Researchers at the Rural and Minority Health Research Center at the University of South Carolina have released their analysis of the National Survey of Children’s Health in which they explore the prevalence of three interactive caregiving activities—reading, storytelling/singing, and sharing meals—among children under age 5, with attention to differences across the income spectrum. The authors found that 37 percent of children were read to every day, 48 percent participated in singing or storytelling, and 54 percent shared a daily meal with their family. Prevalence of each activity was lowest among children living below the poverty line and increased with income. These disparities could not be attributed to family structure, education, language spoken, and race-ethnicity; after statistically controlling for these factors, researchers found that children in poor households were still 30 percent less likely to be read to every day than children in homes with incomes at or above four times the poverty line (no difference in singing/storytelling or meals remained).

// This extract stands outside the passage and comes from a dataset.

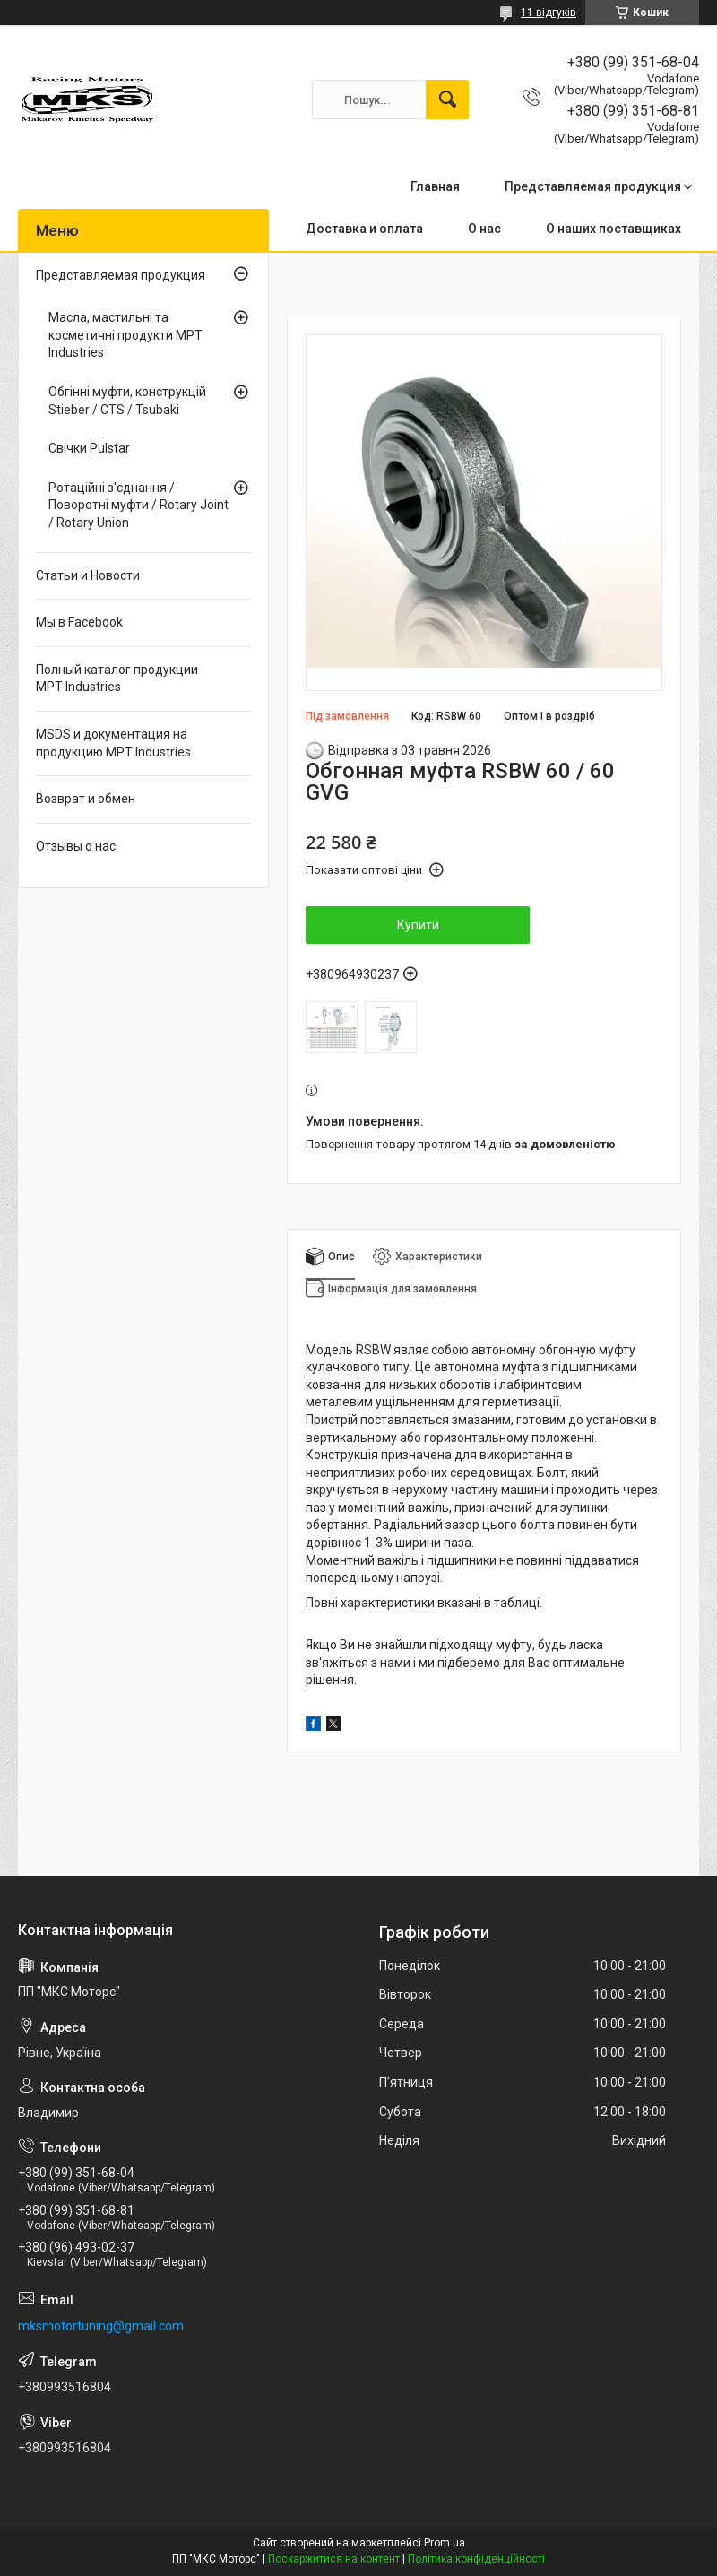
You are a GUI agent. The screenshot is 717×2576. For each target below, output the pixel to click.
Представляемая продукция (593, 186)
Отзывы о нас (76, 846)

Further, the authors find that the odds of reading or singing/storytelling for Black and Hispanic children were between 30 and 50 percent lower than their white peers, even after controlling for income and parental education differences. The authors point to the role that systemic racism plays in creating income and time constraints that disproportionately impact parents of color and note that specific interventions to support children of color and enhance interactive caregiving capacity could have long-term implications for educational disparities by income and race-ethnicity.